[Instructions to follow]: Every record gets copied exactly, and no picture goes with it.

[Material provided]:
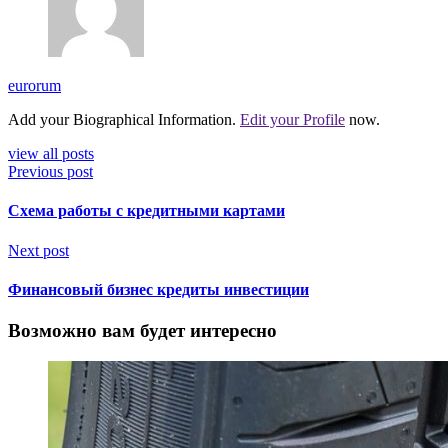
eurorum
Add your Biographical Information.
Edit your Profile
now.
view all posts
Previous post
Схема работы с кредитными картами
Next post
Финансовый бизнес кредиты инвестиции
Возможно вам будет интересно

[Result]:
eurorum
Add your Biographical Information.
Edit your Profile
now.
view all posts
Previous post
Схема работы с кредитными картами
Next post
Финансовый бизнес кредиты инвестиции
Возможно вам будет интересно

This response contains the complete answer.